Dataset entries:
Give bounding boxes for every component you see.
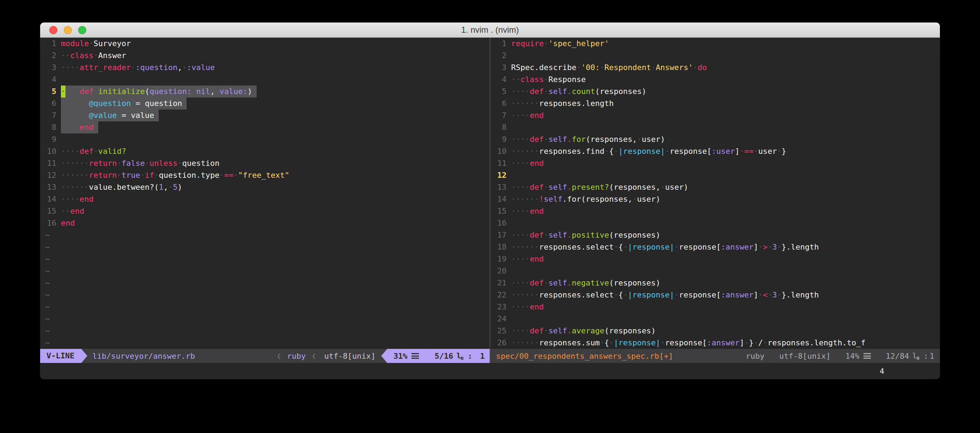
code-line[interactable]: 6······responses.length — [492, 97, 940, 110]
code-text: ····end — [61, 121, 98, 134]
empty-line: ~ — [42, 289, 490, 301]
code-line[interactable]: 17····def·self.positive(responses) — [492, 229, 940, 241]
code-token: def — [80, 147, 94, 156]
code-line[interactable]: 8 — [492, 121, 940, 134]
code-token: == — [224, 171, 234, 180]
code-token: def — [530, 326, 544, 335]
code-area-right[interactable]: 1require·'spec_helper'23RSpec.describe·'… — [490, 38, 940, 349]
code-text: ······responses.find·{·|response|·respon… — [511, 145, 786, 158]
code-line[interactable]: 23····end — [492, 301, 940, 313]
code-line[interactable]: 4··class·Response — [492, 73, 940, 86]
line-number: 9 — [42, 134, 61, 145]
scroll-percent-group-right: 14% — [845, 352, 871, 360]
code-token: . — [567, 87, 572, 96]
code-line[interactable]: 9 — [42, 134, 490, 145]
code-line[interactable]: 12 — [492, 169, 940, 181]
code-line[interactable]: 10······responses.find·{·|response|·resp… — [492, 145, 940, 158]
code-line[interactable]: 1require·'spec_helper' — [492, 38, 940, 49]
code-line[interactable]: 15··end — [42, 205, 490, 217]
zoom-button-icon[interactable] — [78, 26, 86, 34]
code-line[interactable]: 8····end — [42, 121, 490, 134]
code-line[interactable]: 7····end — [492, 110, 940, 121]
code-token: ···· — [511, 135, 530, 143]
line-number: 23 — [492, 301, 511, 313]
empty-line-tilde: ~ — [42, 301, 49, 313]
code-line[interactable]: 3····attr_reader·:question,·:value — [42, 62, 490, 73]
line-number: 14 — [492, 193, 511, 205]
code-line[interactable]: 5····def·initialize(question:·nil,·value… — [42, 86, 490, 97]
code-token: · — [744, 338, 749, 347]
code-line[interactable]: 24 — [492, 313, 940, 325]
code-line[interactable]: 13······value.between?(1,·5) — [42, 181, 490, 193]
code-line[interactable]: 3RSpec.describe·'00:·Respondent·Answers'… — [492, 62, 940, 73]
line-number: 7 — [492, 110, 511, 121]
code-token: · — [777, 147, 781, 156]
code-token: value.between?( — [89, 183, 159, 191]
code-token: ···· — [511, 326, 530, 335]
code-token: ·· — [61, 207, 70, 215]
statusline-right[interactable]: spec/00_respondents_answers_spec.rb[+] r… — [490, 349, 940, 363]
code-line[interactable]: 25····def·self.average(responses) — [492, 325, 940, 337]
minimize-button-icon[interactable] — [64, 26, 72, 34]
code-token: = — [121, 111, 126, 120]
code-text: ······responses.length — [511, 97, 614, 110]
code-token: · — [693, 63, 698, 72]
code-text: ······value.between?(1,·5) — [61, 181, 182, 193]
code-line[interactable]: 16 — [492, 217, 940, 229]
thin-separator-icon: ‹ — [276, 349, 281, 363]
line-number: 18 — [492, 241, 511, 253]
code-area-left[interactable]: 1module·Surveyor2··class·Answer3····attr… — [40, 38, 490, 349]
code-line[interactable]: 12······return·true·if·question.type·==·… — [42, 169, 490, 181]
editor-pane-right: 1require·'spec_helper'23RSpec.describe·'… — [490, 38, 940, 363]
code-line[interactable]: 16end — [42, 217, 490, 229]
code-token: 3 — [772, 290, 777, 299]
code-token: == — [744, 147, 754, 156]
code-text: ····def·self.average(responses) — [511, 325, 656, 337]
close-button-icon[interactable] — [49, 26, 57, 34]
code-line[interactable]: 13····def·self.present?(responses,·user) — [492, 181, 940, 193]
code-token: for — [572, 135, 586, 143]
code-token: response[ — [679, 290, 721, 299]
code-token: · — [740, 147, 744, 156]
code-line[interactable]: 15····end — [492, 205, 940, 217]
line-ruler-right: 12/84 — [886, 352, 909, 360]
code-line[interactable]: 2 — [492, 49, 940, 62]
code-token: :user — [712, 147, 735, 156]
code-token: end — [61, 219, 75, 228]
code-line[interactable]: 7······@value·=·value — [42, 110, 490, 121]
code-line[interactable]: 22······responses.select·{·|response|·re… — [492, 289, 940, 301]
titlebar[interactable]: 1. nvim . (nvim) — [40, 22, 940, 38]
code-line[interactable]: 21····def·self.negative(responses) — [492, 277, 940, 289]
code-text: ··class·Response — [511, 73, 586, 86]
code-line[interactable]: 19····end — [492, 253, 940, 265]
code-line[interactable]: 18······responses.select·{·|response|·re… — [492, 241, 940, 253]
code-line[interactable]: 10····def·valid? — [42, 145, 490, 158]
code-token: end — [530, 302, 544, 311]
file-path-right: spec/00_respondents_answers_spec.rb[+] — [496, 352, 746, 360]
code-line[interactable]: 5····def·self.count(responses) — [492, 86, 940, 97]
code-line[interactable]: 20 — [492, 265, 940, 277]
code-line[interactable]: 6······@question·=·question — [42, 97, 490, 110]
statusline-left[interactable]: V-LINE lib/surveyor/answer.rb ‹ ruby ‹ u… — [40, 349, 490, 363]
code-line[interactable]: 14····end — [42, 193, 490, 205]
code-token: end — [80, 123, 94, 132]
code-text: ····def·self.count(responses) — [511, 86, 646, 97]
code-line[interactable]: 11····end — [492, 158, 940, 169]
line-number: 24 — [492, 313, 511, 325]
code-line[interactable]: 1module·Surveyor — [42, 38, 490, 49]
code-token: ] — [754, 290, 758, 299]
code-token: · — [758, 242, 763, 252]
code-text: ····def·self.negative(responses) — [511, 277, 660, 289]
code-text: ······return·false·unless·question — [61, 158, 219, 169]
code-line[interactable]: 14······!self.for(responses,·user) — [492, 193, 940, 205]
code-token: ( — [145, 87, 149, 96]
code-line[interactable]: 9····def·self.for(responses,·user) — [492, 134, 940, 145]
code-token: (responses) — [609, 231, 660, 239]
code-token: . — [567, 279, 572, 287]
code-token: :question — [135, 63, 177, 72]
code-line[interactable]: 11······return·false·unless·question — [42, 158, 490, 169]
code-line[interactable]: 26······responses.sum·{·|response|·respo… — [492, 337, 940, 349]
code-line[interactable]: 4 — [42, 73, 490, 86]
filetype-right: ruby — [746, 352, 765, 360]
code-line[interactable]: 2··class·Answer — [42, 49, 490, 62]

* [Work task]: The result should be an exact repetition of all the records. Drop the pictures.

* [Your response]:
Give bounding boxes for every component you see.
code-line[interactable]: 6······responses.length — [492, 97, 940, 110]
code-text: ····end — [61, 121, 98, 134]
empty-line: ~ — [42, 289, 490, 301]
code-line[interactable]: 17····def·self.positive(responses) — [492, 229, 940, 241]
code-token: def — [80, 147, 94, 156]
code-line[interactable]: 8 — [492, 121, 940, 134]
code-token: == — [224, 171, 234, 180]
code-token: def — [530, 326, 544, 335]
code-area-right[interactable]: 1require·'spec_helper'23RSpec.describe·'… — [490, 38, 940, 349]
code-text: ······responses.find·{·|response|·respon… — [511, 145, 786, 158]
code-line[interactable]: 23····end — [492, 301, 940, 313]
code-line[interactable]: 4··class·Response — [492, 73, 940, 86]
line-number: 9 — [42, 134, 61, 145]
scroll-percent-group-right: 14% — [845, 352, 871, 360]
code-token: . — [567, 87, 572, 96]
code-line[interactable]: 9 — [42, 134, 490, 145]
code-line[interactable]: 12 — [492, 169, 940, 181]
code-line[interactable]: 10······responses.find·{·|response|·resp… — [492, 145, 940, 158]
code-line[interactable]: 1require·'spec_helper' — [492, 38, 940, 49]
code-line[interactable]: 15··end — [42, 205, 490, 217]
zoom-button-icon[interactable] — [78, 26, 86, 34]
code-line[interactable]: 8····end — [42, 121, 490, 134]
code-line[interactable]: 7····end — [492, 110, 940, 121]
code-token: ···· — [511, 135, 530, 143]
line-number: 23 — [492, 301, 511, 313]
empty-line-tilde: ~ — [42, 301, 49, 313]
code-line[interactable]: 3····attr_reader·:question,·:value — [42, 62, 490, 73]
line-number: 14 — [492, 193, 511, 205]
code-line[interactable]: 5····def·initialize(question:·nil,·value… — [42, 86, 490, 97]
code-token: · — [744, 338, 749, 347]
code-line[interactable]: 24 — [492, 313, 940, 325]
code-line[interactable]: 13······value.between?(1,·5) — [42, 181, 490, 193]
code-line[interactable]: 3RSpec.describe·'00:·Respondent·Answers'… — [492, 62, 940, 73]
line-number: 7 — [492, 110, 511, 121]
code-token: · — [777, 147, 781, 156]
code-token: value.between?( — [89, 183, 159, 191]
code-token: ···· — [511, 326, 530, 335]
code-token: ·· — [61, 207, 70, 215]
statusline-right[interactable]: spec/00_respondents_answers_spec.rb[+] r… — [490, 349, 940, 363]
code-line[interactable]: 25····def·self.average(responses) — [492, 325, 940, 337]
minimize-button-icon[interactable] — [64, 26, 72, 34]
code-token: = — [121, 111, 126, 120]
code-text: ······responses.length — [511, 97, 614, 110]
code-token: · — [693, 63, 698, 72]
code-text: ······value.between?(1,·5) — [61, 181, 182, 193]
code-line[interactable]: 16 — [492, 217, 940, 229]
thin-separator-icon: ‹ — [276, 349, 281, 363]
line-number: 18 — [492, 241, 511, 253]
code-area-left[interactable]: 1module·Surveyor2··class·Answer3····attr… — [40, 38, 490, 349]
code-line[interactable]: 12······return·true·if·question.type·==·… — [42, 169, 490, 181]
editor-pane-right: 1require·'spec_helper'23RSpec.describe·'… — [490, 38, 940, 363]
code-line[interactable]: 16end — [42, 217, 490, 229]
code-token: 3 — [772, 290, 777, 299]
code-token: == — [744, 147, 754, 156]
code-text: ····def·self.average(responses) — [511, 325, 656, 337]
close-button-icon[interactable] — [49, 26, 57, 34]
code-line[interactable]: 13····def·self.present?(responses,·user) — [492, 181, 940, 193]
code-token: for — [572, 135, 586, 143]
code-token: response[ — [679, 290, 721, 299]
code-token: · — [740, 147, 744, 156]
code-line[interactable]: 15····end — [492, 205, 940, 217]
line-ruler-right: 12/84 — [886, 352, 909, 360]
code-line[interactable]: 2 — [492, 49, 940, 62]
code-token: :user — [712, 147, 735, 156]
code-token: end — [61, 219, 75, 228]
code-line[interactable]: 7······@value·=·value — [42, 110, 490, 121]
code-line[interactable]: 22······responses.select·{·|response|·re… — [492, 289, 940, 301]
titlebar[interactable]: 1. nvim . (nvim) — [40, 22, 940, 38]
code-line[interactable]: 21····def·self.negative(responses) — [492, 277, 940, 289]
code-text: ··class·Response — [511, 73, 586, 86]
code-line[interactable]: 19····end — [492, 253, 940, 265]
code-line[interactable]: 18······responses.select·{·|response|·re… — [492, 241, 940, 253]
code-line[interactable]: 10····def·valid? — [42, 145, 490, 158]
code-token: end — [530, 302, 544, 311]
file-path-right: spec/00_respondents_answers_spec.rb[+] — [496, 352, 746, 360]
code-line[interactable]: 5····def·self.count(responses) — [492, 86, 940, 97]
code-line[interactable]: 20 — [492, 265, 940, 277]
code-line[interactable]: 6······@question·=·question — [42, 97, 490, 110]
statusline-left[interactable]: V-LINE lib/surveyor/answer.rb ‹ ruby ‹ u… — [40, 349, 490, 363]
code-line[interactable]: 14····end — [42, 193, 490, 205]
code-token: end — [80, 123, 94, 132]
code-text: ····def·self.count(responses) — [511, 86, 646, 97]
code-line[interactable]: 11····end — [492, 158, 940, 169]
line-number: 24 — [492, 313, 511, 325]
code-line[interactable]: 1module·Surveyor — [42, 38, 490, 49]
code-token: ] — [754, 290, 758, 299]
code-token: · — [758, 242, 763, 252]
code-text: ····def·self.negative(responses) — [511, 277, 660, 289]
code-text: ······return·false·unless·question — [61, 158, 219, 169]
code-line[interactable]: 14······!self.for(responses,·user) — [492, 193, 940, 205]
code-token: ( — [145, 87, 149, 96]
code-line[interactable]: 9····def·self.for(responses,·user) — [492, 134, 940, 145]
code-token: (responses) — [609, 231, 660, 239]
code-token: . — [567, 279, 572, 287]
code-token: :question — [135, 63, 177, 72]
code-line[interactable]: 11······return·false·unless·question — [42, 158, 490, 169]
code-line[interactable]: 26······responses.sum·{·|response|·respo… — [492, 337, 940, 349]
code-line[interactable]: 4 — [42, 73, 490, 86]
filetype-right: ruby — [746, 352, 765, 360]
code-line[interactable]: 2··class·Answer — [42, 49, 490, 62]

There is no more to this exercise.